The Crescent Cove home will provide accommodations for up to six children at a time as well as space for family and friends when a child is dying. There will also be play areas, a spa bathroom and a reflection room.
Though most Americans prefer to die at home or in a hospital, Lindenfelser believes that there is still clear need for a place designed to specifically assist children and their families in end-of-life care.
“This home will not replace care in a hospital or care at home,” she explained. “The majority of American children and families will still receive care in those places, but this is another option for a minority of families who really are looking for something else.”
When she was working as a music therapist in hospice programs, Lindenfelser said that several children and their parents told her that they were searching for a separate place to die, one that was designed to aid children and families. Most hospice homes only welcome adults.
“Parents were asking me, ‘Where can we go? I don’t want my child to die at home,’ ” she recalled. “I had no idea what to tell them. I didn’t have any other resources.”
Lindenfelser also heard from the young patients themselves.

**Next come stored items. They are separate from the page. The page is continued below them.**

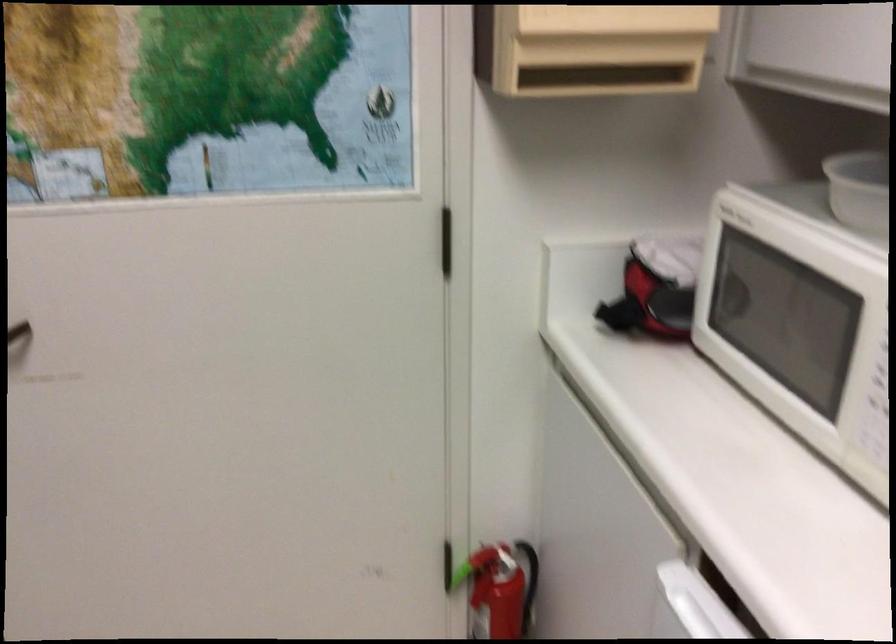 Where is `fire extinguisher handle`? Image resolution: width=896 pixels, height=644 pixels. fire extinguisher handle is located at coordinates (472, 570). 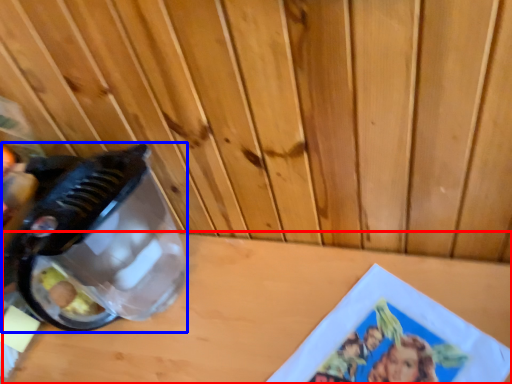 Question: Among these objects, which one is nearest to the camera, table top (highlighted by a red box) or appliance (highlighted by a blue box)?

Choices:
 (A) table top
 (B) appliance

Answer: (A) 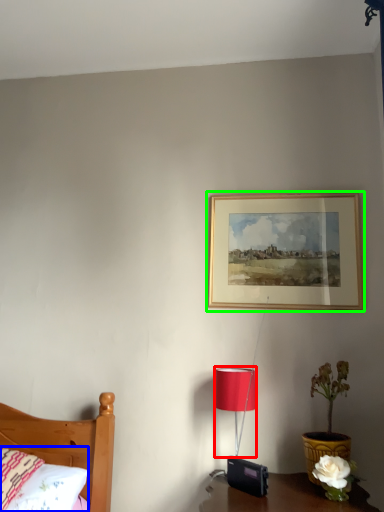 Question: Which object is the farthest from lamp (highlighted by a red box)? Choose among these: pillow (highlighted by a blue box) or picture frame (highlighted by a green box).

Choices:
 (A) pillow
 (B) picture frame

Answer: (A) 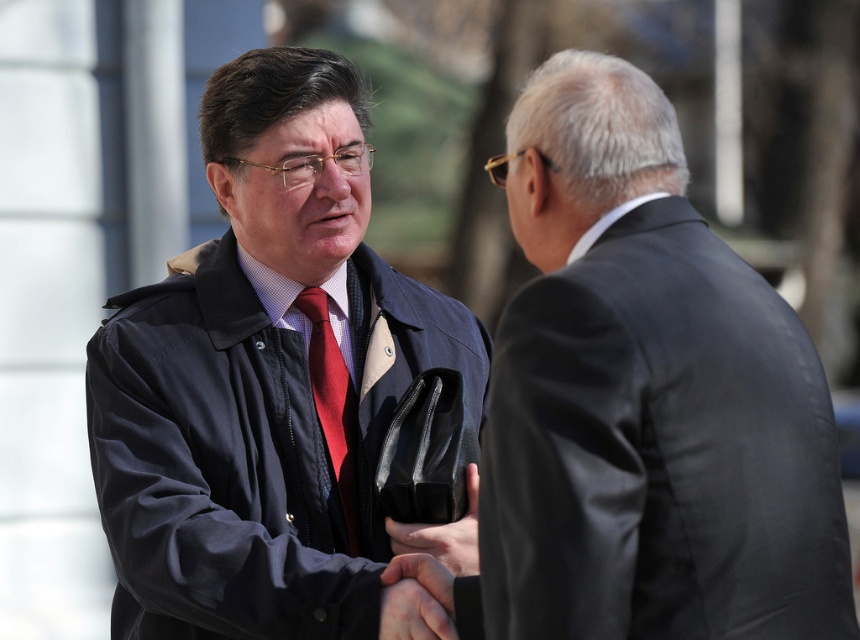 Does matte red tie at center have a larger size compared to black leather handbag at center?

Yes, matte red tie at center is bigger than black leather handbag at center.

Who is lower down, matte red tie at center or black leather handbag at center?

Positioned lower is black leather handbag at center.

Image resolution: width=860 pixels, height=640 pixels. Identify the location of matte red tie at center. (333, 404).

Can you confirm if black satin suit at right is wider than black leather handbag at center?

Yes.

Measure the distance between black satin suit at right and black leather handbag at center.

25.83 inches

What do you see at coordinates (645, 401) in the screenshot?
I see `black satin suit at right` at bounding box center [645, 401].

“Some children, particularly teens, told me they don’t want to die at home. They said they don’t want to leave the memory for their families of them dying in the living room.”
Emotional space for parents to focus on their children
Another reason for creating separate hospice and respite care, Lindenfelser said, is to clear emotional space for parents to focus on their children.
“Parents say they want to be a parent, not a nurse managing care 24-7. They want to be present for their child in those precious end-of-life moments. They want to be in quiet, restful space. They need help to do that.”
All of Crescent Cove’s services have been essential for Samountry, but the biggest help of all, she said, is something that is hard to quantify.
“It’s the feeling that I’m not completely alone in my situation. Slowly, I’m starting to realize that there is another world outside of my home and there are actually other parents like me out there. But it’s not always easy.”